Join problems – how to troubleshoot

  • Start by identifying the variables that form the primary key in each table based on your understanding of the data
  • Check that none of the variables in the primary key are missing. If a value is missing then it can’t identify an observation!
  • Check that your foreign keys match primary keys in another table. The best way to do this is with an anti_join()



Now let’s shift gears…

Clone repo to get today’s exercise sheet

First, to refresh our memory on RStudio-GitHub integration, let’s start by cloning a repo with today’s exercise sheet. The repo is located here: https://github.com/nt246/for-loop-exercise

Clone it to your local machine. Try first to see if you remember how. If you need a reminder of how we do this, revisit lesson 3.

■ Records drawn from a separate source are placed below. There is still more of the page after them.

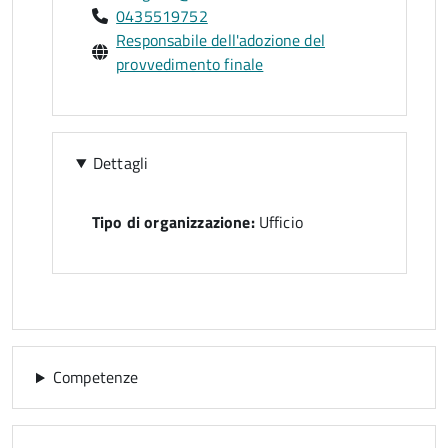
0435519752
Responsabile dell'adozione del
provvedimento finale
Dettagli
Tipo di organizzazione:
Ufficio
Competenze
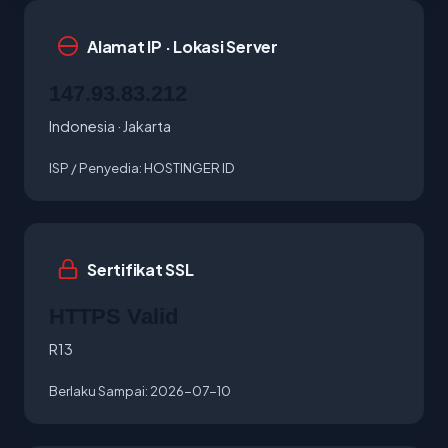
Alamat IP · Lokasi Server
147.93.83.212
Indonesia · Jakarta
ISP / Penyedia:
HOSTINGER ID
Sertifikat SSL
HTTPS Valid
R13
Berlaku Sampai:
2026-07-10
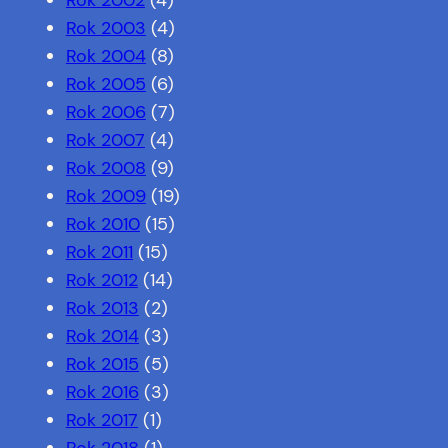
Rok 2002
(4)
Rok 2003
(4)
Rok 2004
(8)
Rok 2005
(6)
Rok 2006
(7)
Rok 2007
(4)
Rok 2008
(9)
Rok 2009
(19)
Rok 2010
(15)
Rok 2011
(15)
Rok 2012
(14)
Rok 2013
(2)
Rok 2014
(3)
Rok 2015
(5)
Rok 2016
(3)
Rok 2017
(1)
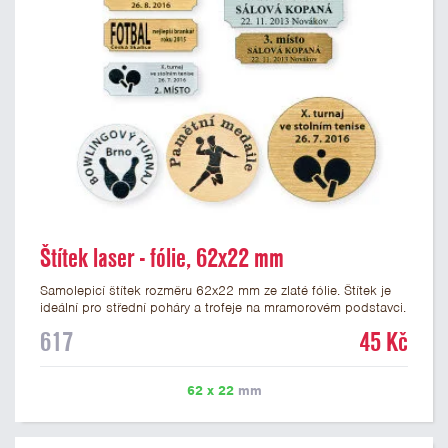
Štítek laser - fólie, 62x22 mm
Samolepicí štítek rozměru 62x22 mm ze zlaté fólie. Štítek je
ideální pro střední poháry a trofeje na mramorovém podstavci.
Na štítek je možné laserem vypálit libovolné logo nebo text. U
617
45 Kč
textu doporučujeme maximálně 3 řádky, aby byla zachována
dobrá čitelnost. Vypálení laserem je v ceně štítku. Vlastní logo
a případné další podklady pro výrobu štítku je možné přiložit v
62 x 22
mm
prvním kroku objednávky.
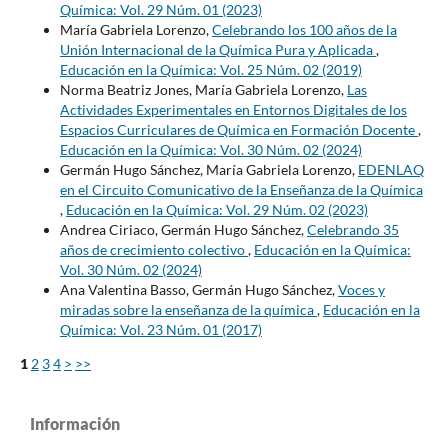
Química: Vol. 29 Núm. 01 (2023)
María Gabriela Lorenzo,
Celebrando los 100 años de la
Unión Internacional de la Química Pura y Aplicada
,
Educación en la Química: Vol. 25 Núm. 02 (2019)
Norma Beatriz Jones, María Gabriela Lorenzo,
Las
Actividades Experimentales en Entornos Digitales de los
Espacios Curriculares de Química en Formación Docente
,
Educación en la Química: Vol. 30 Núm. 02 (2024)
Germán Hugo Sánchez, María Gabriela Lorenzo,
EDENLAQ
en el Circuito Comunicativo de la Enseñanza de la Química
,
Educación en la Química: Vol. 29 Núm. 02 (2023)
Andrea Ciriaco, Germán Hugo Sánchez,
Celebrando 35
años de crecimiento colectivo
,
Educación en la Química:
Vol. 30 Núm. 02 (2024)
Ana Valentina Basso, Germán Hugo Sánchez,
Voces y
miradas sobre la enseñanza de la química
,
Educación en la
Química: Vol. 23 Núm. 01 (2017)
1
2
3
4
>
>>
Información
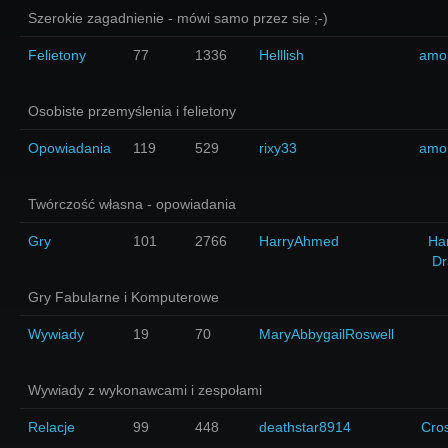
Szerokie zagadnienie - mówi samo przez sie ;-)
Felietony
77
1336
Helllish
amo
Osobiste przemyślenia i felietony
Opowiadania
119
529
rixy33
amo
Twórczość własna - opowiadania
Gry
101
2766
HarryAhmed
Har
Dr
Gry Fabularne i Komputerowe
Wywiady
19
70
MaryAbbygailRoswell
Wywiady z wykonawcami i zespołami
Relacje
99
448
deathstar8914
Cro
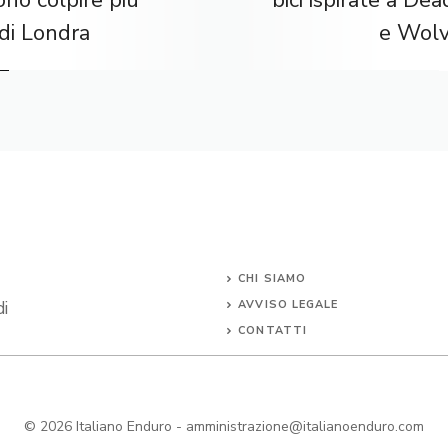
no colpire più
bici ispirate a De
di Londra
e Wolv
CHI SIAMO
di
AVVISO LEGALE
CONTATTI
© 2026
Italiano Enduro
-
amministrazione@italianoenduro.com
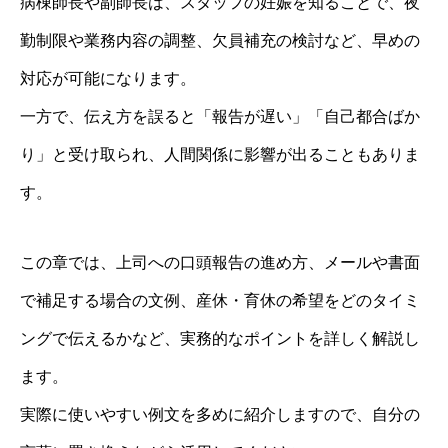
病棟師長や副師長は、スタッフの妊娠を知ることで、夜
勤制限や業務内容の調整、欠員補充の検討など、早めの
対応が可能になります。
一方で、伝え方を誤ると「報告が遅い」「自己都合ばか
り」と受け取られ、人間関係に影響が出ることもありま
す。
この章では、上司への口頭報告の進め方、メールや書面
で補足する場合の文例、産休・育休の希望をどのタイミ
ングで伝えるかなど、実務的なポイントを詳しく解説し
ます。
実際に使いやすい例文を多めに紹介しますので、自分の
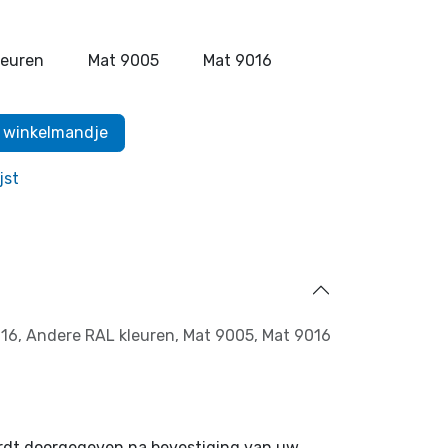
leuren
Mat 9005
Mat 9016
 winkelmandje
jst
16
,
Andere RAL kleuren
,
Mat 9005
,
Mat 9016
ordt doorgegeven na bevestiging van uw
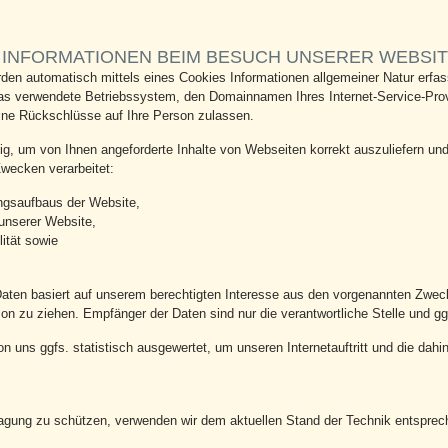
 INFORMATIONEN BEIM BESUCH UNSERER WEBSI
en automatisch mittels eines Cookies Informationen allgemeiner Natur erfass
as verwendete Betriebssystem, den Domainnamen Ihres Internet-Service-Provi
ine Rückschlüsse auf Ihre Person zulassen.
g, um von Ihnen angeforderte Inhalte von Webseiten korrekt auszuliefern und
wecken verarbeitet:
ngsaufbaus der Website,
 unserer Website,
ität sowie
Daten basiert auf unserem berechtigten Interesse aus den vorgenannten Zwe
n zu ziehen. Empfänger der Daten sind nur die verantwortliche Stelle und ggf
 uns ggfs. statistisch ausgewertet, um unseren Internetauftritt und die dahi
tragung zu schützen, verwenden wir dem aktuellen Stand der Technik entsprec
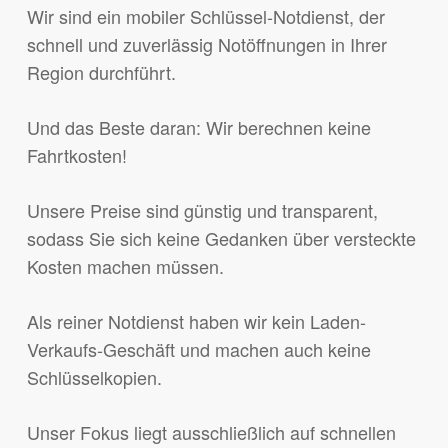
Wir sind ein mobiler Schlüssel-Notdienst, der
schnell und zuverlässig Notöffnungen in Ihrer
Region durchführt.
Und das Beste daran: Wir berechnen keine
Fahrtkosten!
Unsere Preise sind günstig und transparent,
sodass Sie sich keine Gedanken über versteckte
Kosten machen müssen.
Als reiner Notdienst haben wir kein Laden-
Verkaufs-Geschäft und machen auch keine
Schlüsselkopien.
Unser Fokus liegt ausschließlich auf schnellen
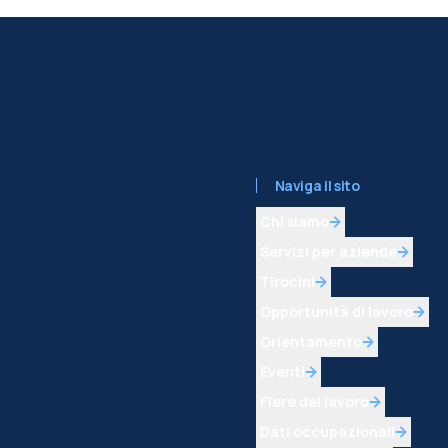
Naviga il sito
Chi siamo
Servizi per aziende
Tirocini
Opportunità di lavoro
Orientamento
Eventi
Fiere del lavoro
Dati occupazionali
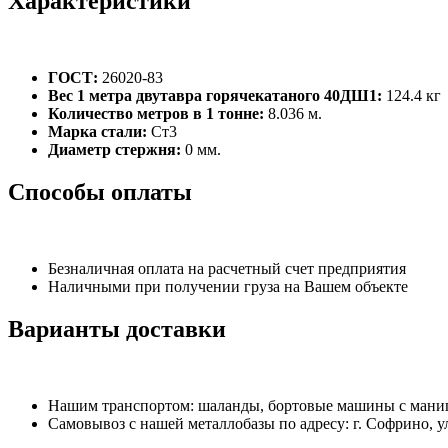
Характеристики
ГОСТ:
26020-83
Вес 1 метра двутавра горячекатаного 40ДШ1:
124.4 кг
Количество метров в 1 тонне:
8.036 м.
Марка стали:
Ст3
Диаметр стержня:
0 мм.
Способы оплаты
Безналичная оплата на расчетный счет предприятия
Наличными при получении груза на Вашем объекте
Варианты доставки
Нашим транспортом: шаланды, бортовые машины с манипу
Самовывоз с нашей металлобазы по адресу: г. Софрино, у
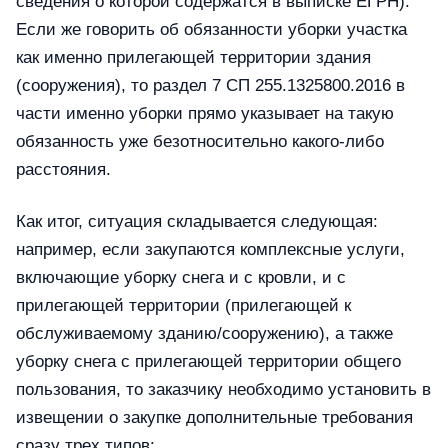
сведения о которой содержатся в выписке ЕГРН).
Если же говорить об обязанности уборки участка
как именно прилегающей территории здания
(сооружения), то раздел 7 СП 255.1325800.2016 в
части именно уборки прямо указывает на такую
обязанность уже безотносительно какого-либо
расстояния.
Как итог, ситуация складывается следующая:
например, если закупаются комплексные услуги,
включающие уборку снега и с кровли, и с
прилегающей территории (прилегающей к
обслуживаемому зданию/сооружению), а также
уборку снега с прилегающей территории общего
пользования, то заказчику необходимо установить в
извещении о закупке дополнительные требования
сразу трех типов:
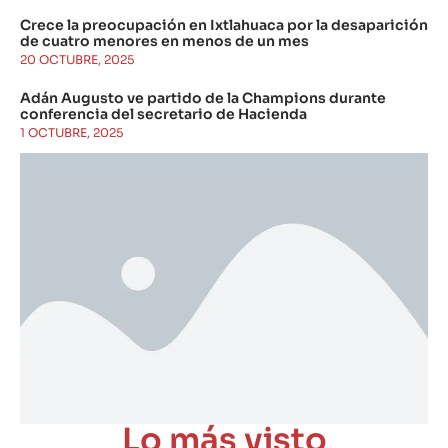
Crece la preocupación en Ixtlahuaca por la desaparición
de cuatro menores en menos de un mes
20 OCTUBRE, 2025
Adán Augusto ve partido de la Champions durante
conferencia del secretario de Hacienda
1 OCTUBRE, 2025
Lo más visto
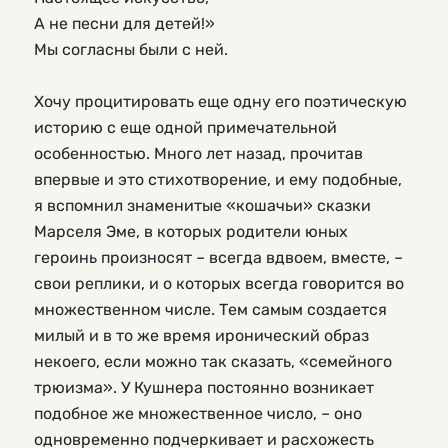
А не песни для детей!»
Мы согласны были с ней.
Хочу процитировать еще одну его поэтическую 
историю с еще одной примечательной 
особенностью. Много лет назад, прочитав 
впервые и это стихотворение, и ему подобные, 
я вспомнил знаменитые «кошачьи» сказки 
Марселя Эме, в которых родители юных 
героинь произносят – всегда вдвоем, вместе, – 
свои реплики, и о которых всегда говорится во 
множественном числе. Тем самым создается 
милый и в то же время иронический образ 
некоего, если можно так сказать, «семейного 
трюизма». У Кушнера постоянно возникает 
подобное же множественное число, – оно 
одновременно подчеркивает и расхожесть 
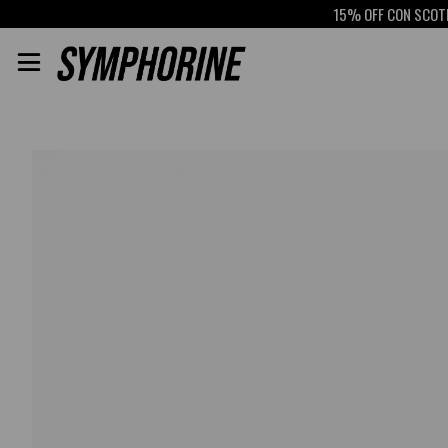
15% OFF CON SCOTIABAN

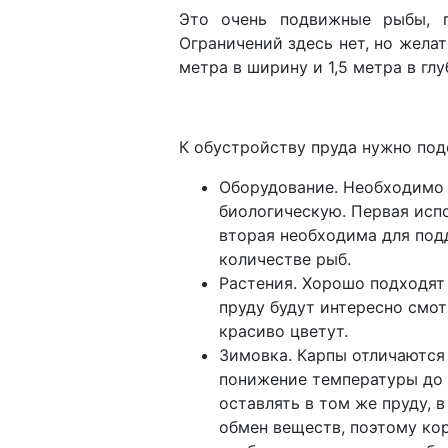
Это очень подвижные рыбы, 
Ограничений здесь нет, но желат
метра в ширину и 1,5 метра в гл
К обустройству пруда нужно под
Оборудование. Необходимо 
биологическую. Первая испо
вторая необходима для под
количестве рыб.
Растения. Хорошо подходят 
пруду будут интересно смот
красиво цветут.
Зимовка. Карпы отличаются
понижение температуры до +
оставлять в том же пруду, 
обмен веществ, поэтому ко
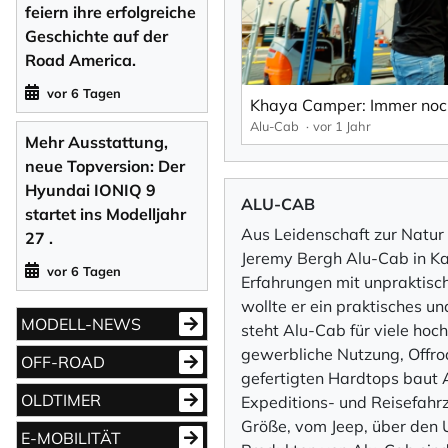
feiern ihre erfolgreiche
Geschichte auf der
Road America.
vor 6 Tagen
Alu-Cab
vor 1 Jahr
Mehr Ausstattung,
neue Topversion: Der
Hyundai IONIQ 9
ALU-CAB
startet ins Modelljahr
Aus Leidenschaft zur Natur
27 .
Jeremy Bergh Alu-Cab in Ka
vor 6 Tagen
Erfahrungen mit unpraktisc
wollte er ein praktisches u
MODELL-NEWS
steht Alu-Cab für viele ho
gewerbliche Nutzung, Offro
OFF-ROAD
gefertigten Hardtops baut A
OLDTIMER
Expeditions- und Reisefahr
Größe, vom Jeep, über den
E-MOBILITÄT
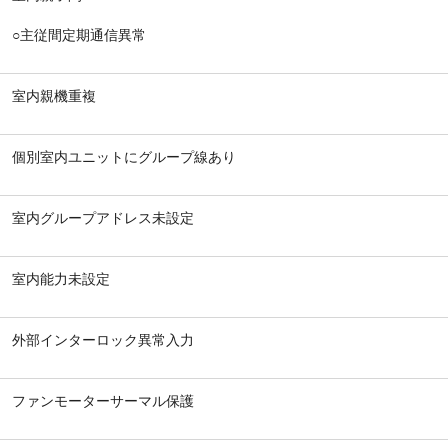
○主従間定期通信異常
室内親機重複
個別室内ユニットにグループ線あり
室内グループアドレス未設定
室内能力未設定
外部インターロック異常入力
ファンモーターサーマル保護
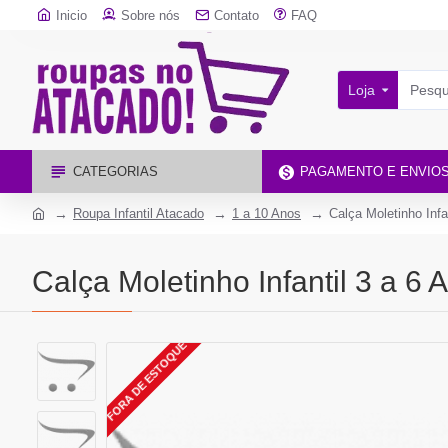
Inicio
Sobre nós
Contato
FAQ
Loja
CATEGORIAS
PAGAMENTO E ENVIO
Roupa Infantil Atacado
1 a 10 Anos
Calça Moletinho Infa
Calça Moletinho Infantil 3 a 6 
FORA DE ESTOQUE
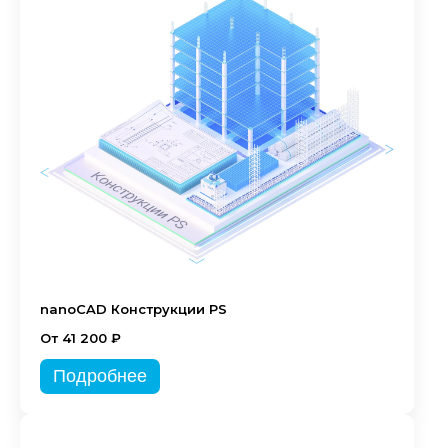
nanoCAD Конструкции PS
От 41 200 ₽
Подробнее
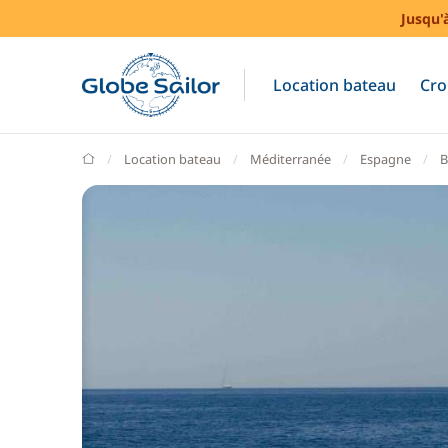
Jusqu'
Location bateau
Cro
GlobeSailor
Location bateau
Méditerranée
Espagne
B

Once you have an RStudio project linked to the for-loop-exercises repo, find the file for-loop-exercises-name.Rmd. Copy it to your your RStudio project for your own class repo, and change the file name by replacing name with your name.

Add a picture as instructed.

Push your changes to GitHub. If you need a reminder of how we do this, revisit lesson 3

Check your class repo on GitHub (https://github.com/therkildsen-class/ntres-6100-sp23-USERNAME [replace USERNAME with your GitHub user name]) to make sure your file shows up.




Introduction to for loops

This section is modified from the iteration chapter in R for Data Science

Whenever possible, we want to avoid duplication in our code (e.g. by copying-and-pasting sections of our script that we want to repeat with different input). Reducing code duplication has three main benefits:

  • It’s easier to see the intent of your code, because your eyes are drawn to what’s different, not what stays the same.

  • It’s easier to respond to changes in requirements. As your needs change, you only need to make changes in one place, rather than remembering to change every place that you copied-and-pasted the code. You eliminate the chance of making incidental mistakes when you copy and paste (i.e. updating a variable name in one place, but not in another).

  • You’re likely to have fewer bugs because each line of code is used in more places.

One tool for reducing duplication is functions, which reduce duplication by identifying repeated patterns of code and extract them out into independent pieces that can be easily reused and updated. We’ll go through a brief introduction to how to write functions in R next week.

Another tool for reducing duplication is iteration, which helps you when you need to do the same thing to multiple inputs, e.g. repeating the same operation on different columns, or on different datasets. There are several ways to iterate in R. Today we will only cover for loops, which are a great place to start because they make iteration very explicit, so it’s obvious what’s happening. However, for loops are quite verbose, and require quite a bit of bookkeeping code that is duplicated for every for loop. Once you master for loops, you can solve many common iteration problems with less code, more ease, and fewer errors using functional programming, which I encourage you to explore on your own, for example in the R for Data Science book.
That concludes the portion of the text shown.